A cause d'un mélange de peur et d'ignorance, j'ai longtemps repoussé le moment où je m'attaquerai au cinéma muet, à dire vrai si j'exclus quelques Chaplin diffusés à la télé quand j'étais gamin et dont les souvenirs s'estompent et dont les plus connus et reconnus sont absents, ma seule expérience avec le cinéma muet des années 20 se limitaient jusqu'ici à Metropolis (1927) de Fritz LANG et Le Voleur de Bagdad (1924) de Raoul WALSH mais ces séances étaient particulières puisqu'il s'agissait de cinémix, c'est à dire que le film était diffusé, pendant qu'en live un ou plusieurs musiciens interprétaient une nouvelle bande originale inspirée par les images, ainsi Metropolis revu par le producteur Jeff Mills - qui vient d'ailleurs d'éditer un album de sa bande son du film - et le voleur de Bagdad mis en musique par un duo de producteur toulousain. L'Aurore (1926) est donc ma première véritable confrontation avec ce cinéma et j'ai pris un immense plaisir et je n'ai même pas eu pour se faire à m'efforcer de penser l'œuvre dans son contexte d'époque. Décidemment ma théorie toute personnelle qui dit que si un film ne peut souffrir d'être vu ou découvert longtemps après son exploitation en salle, alors il n'est pas si bon que ça, se confirme bien souvent.
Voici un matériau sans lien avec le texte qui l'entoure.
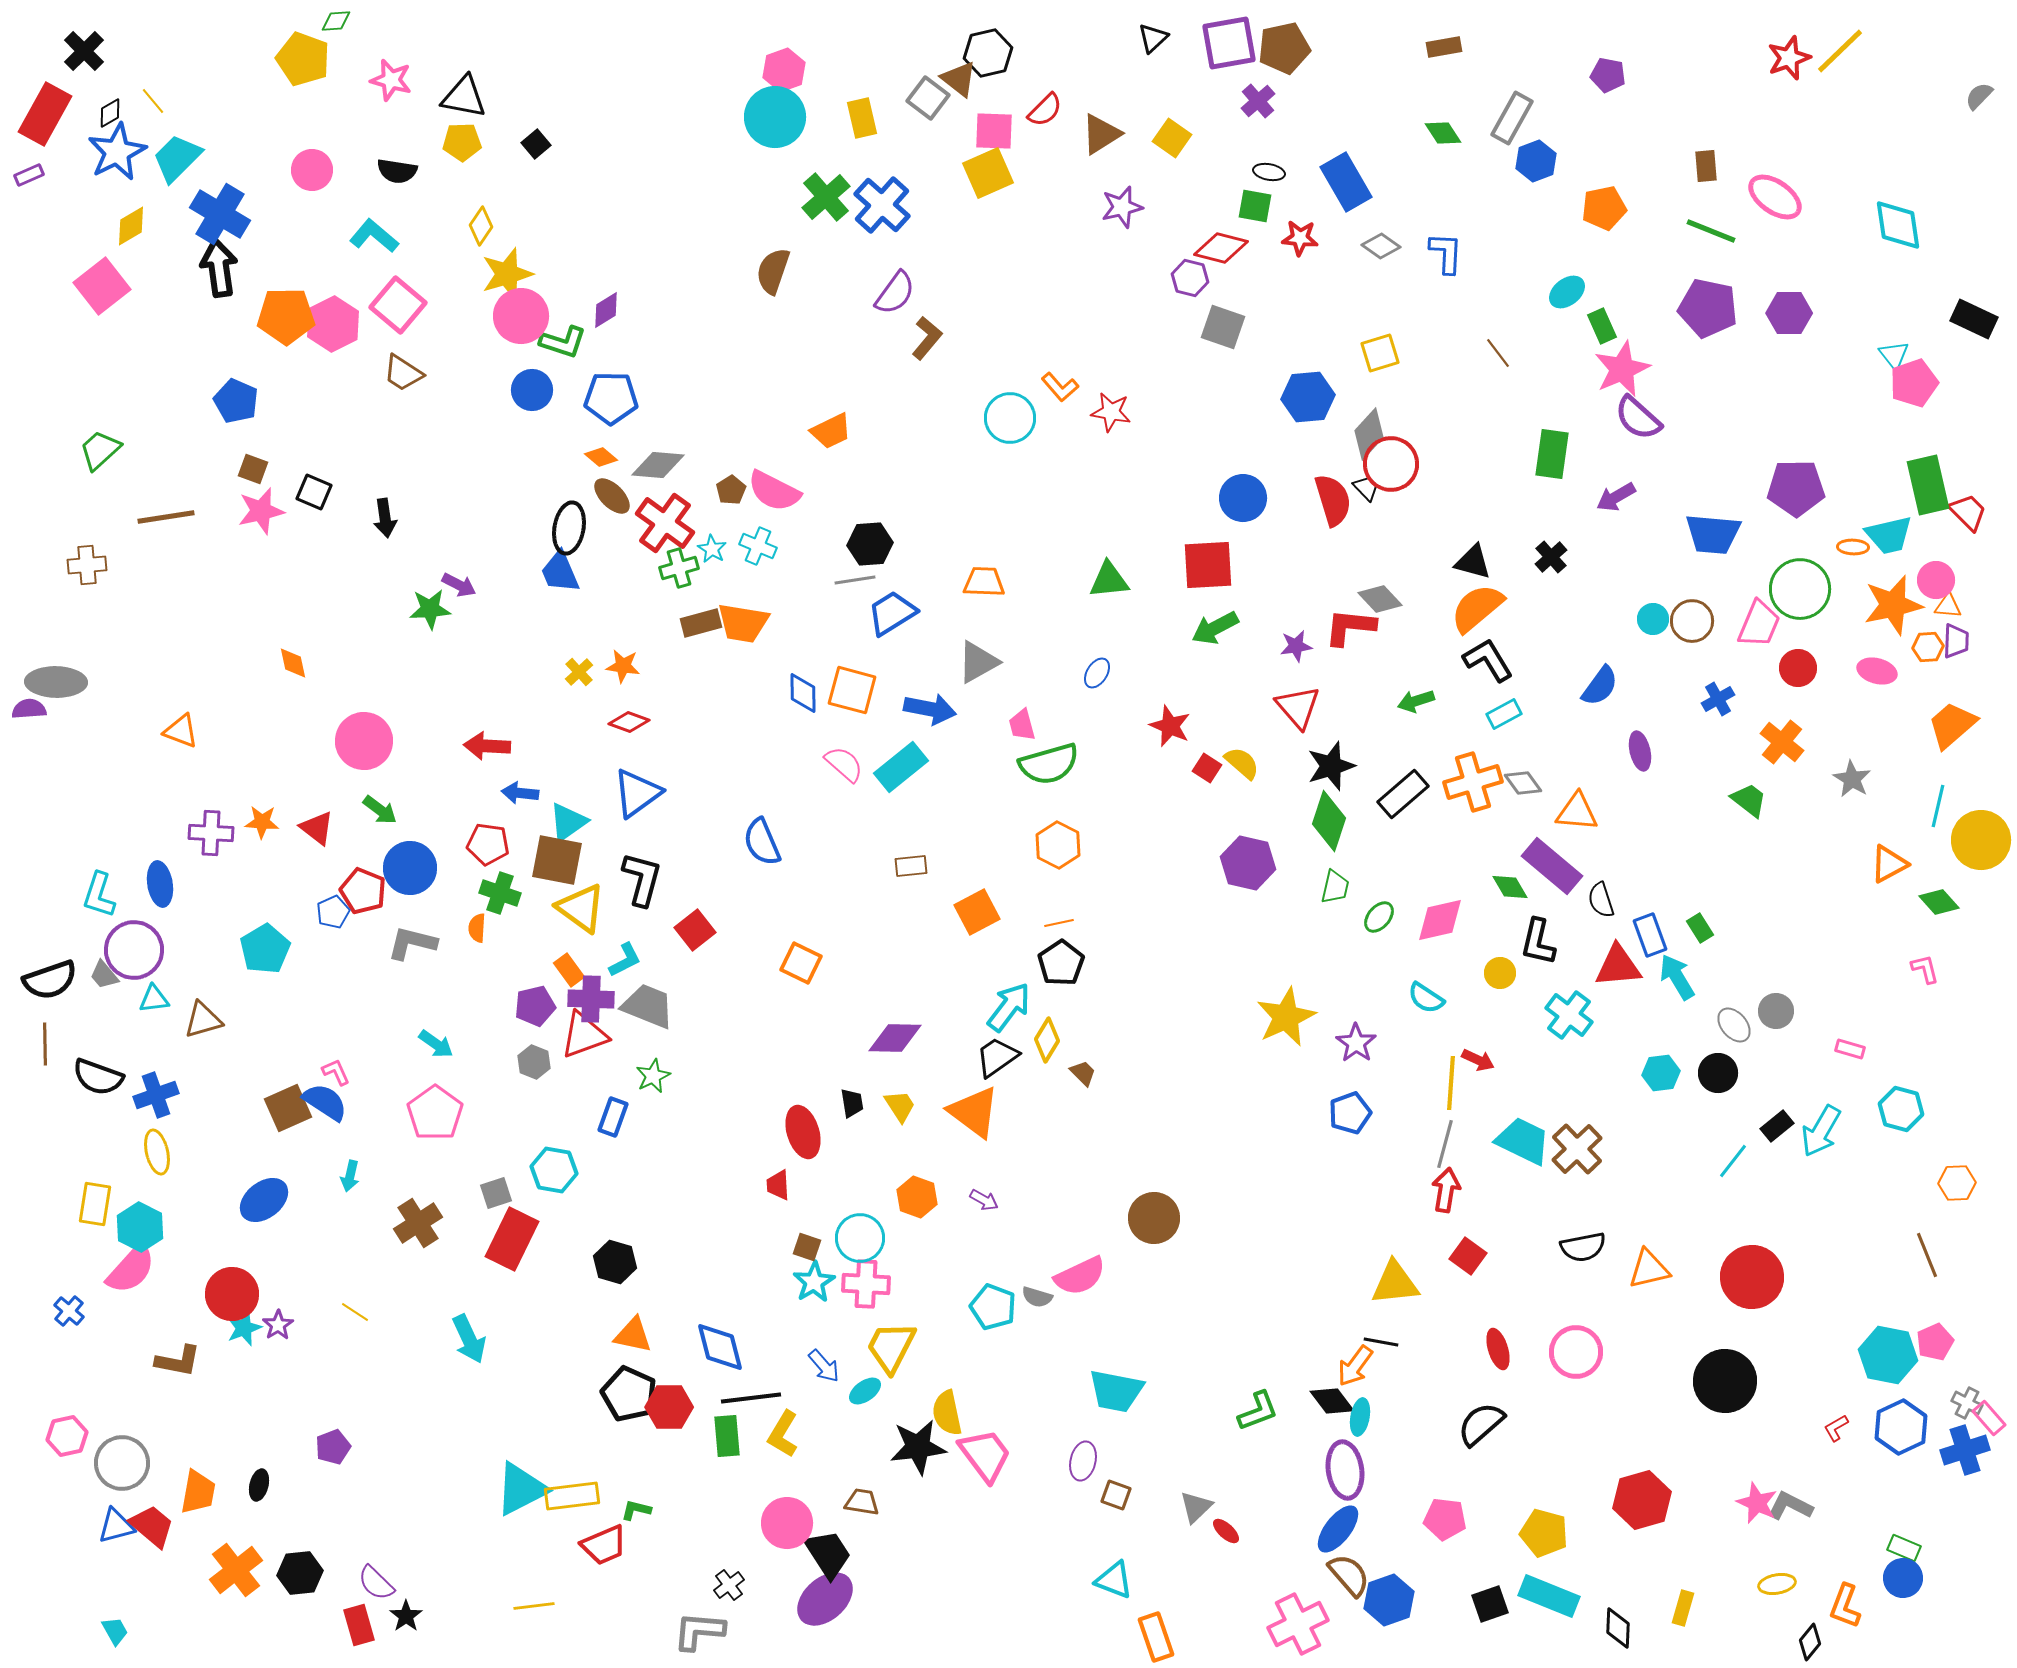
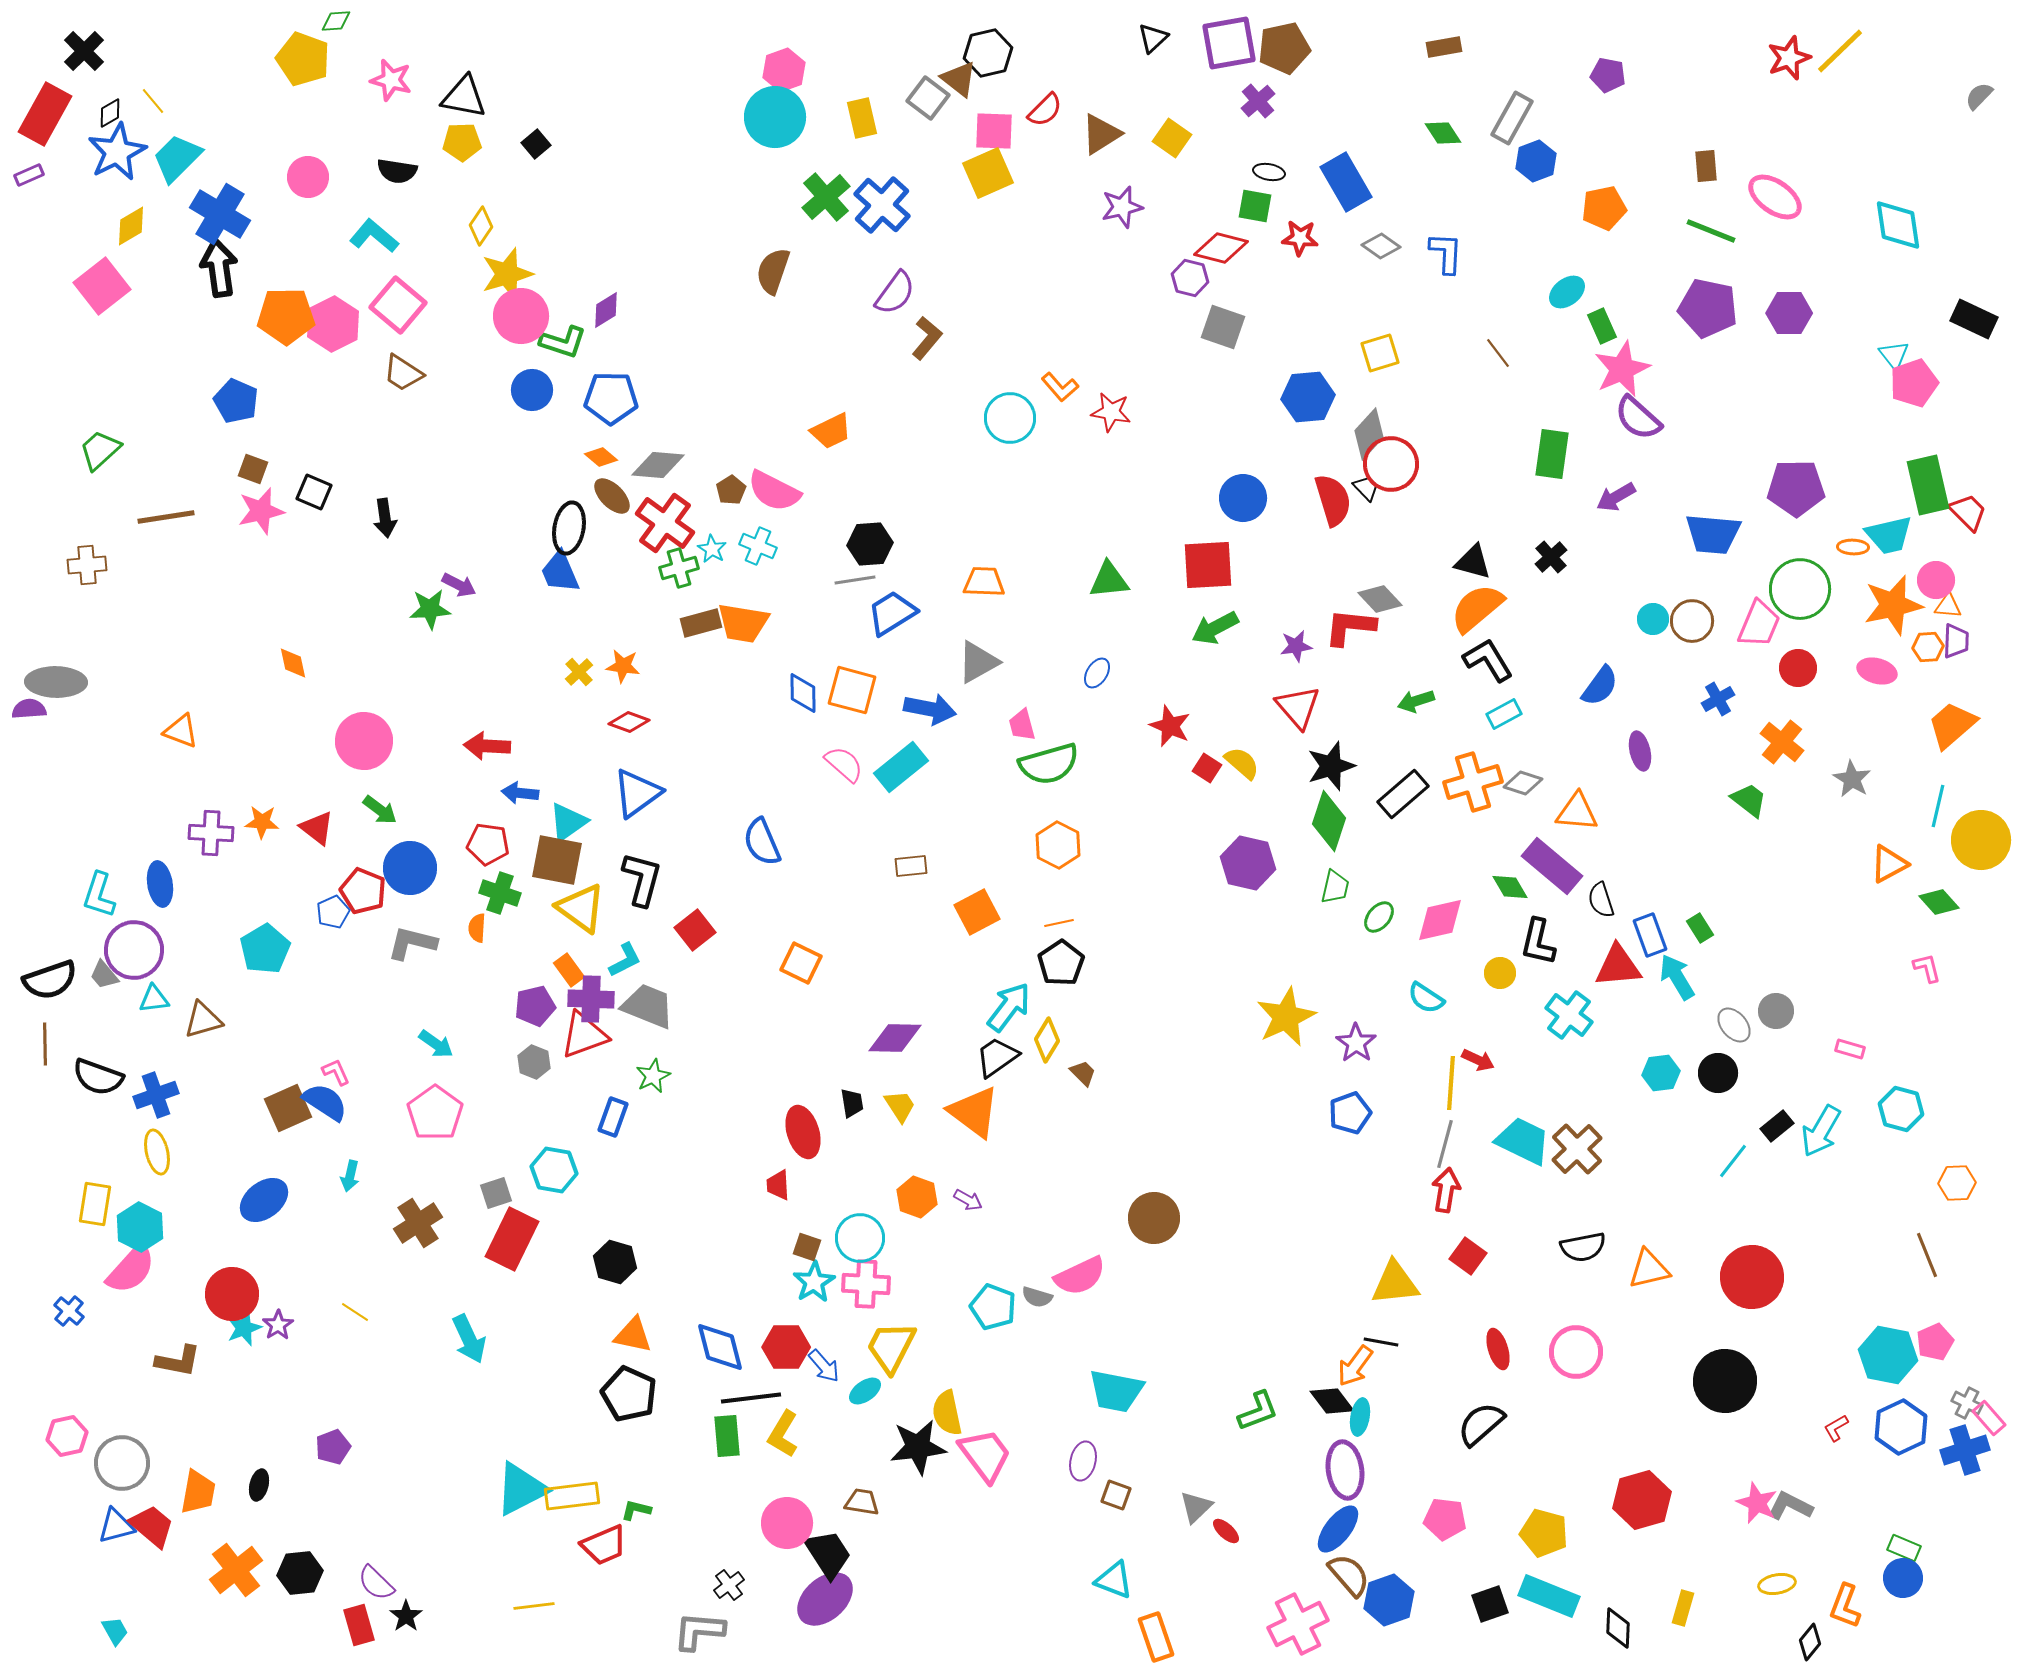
pink circle at (312, 170): moved 4 px left, 7 px down
gray diamond at (1523, 783): rotated 36 degrees counterclockwise
pink L-shape at (1925, 969): moved 2 px right, 1 px up
purple arrow at (984, 1200): moved 16 px left
red hexagon at (669, 1407): moved 117 px right, 60 px up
Je ne vais pas m'attarder outre mesure sur une analyse exhaustive du film, je pense que tout a déjà été dit par des personnes bien plus pertinentes et légitimes à le faire que moi, je vais par contre parler de mon ressenti, des émotions qui ont été les miennes en voyant ce monument du septième art, qui je le dis sans ambages est un passage obligé pour tout cinéphile, que vous preniez le temps n'importe pas, mais il faut le voir, tant vous allez d'un coup éclairer et comprendre des pans entiers du cinéma moderne, saisir d'où il puise ses racines.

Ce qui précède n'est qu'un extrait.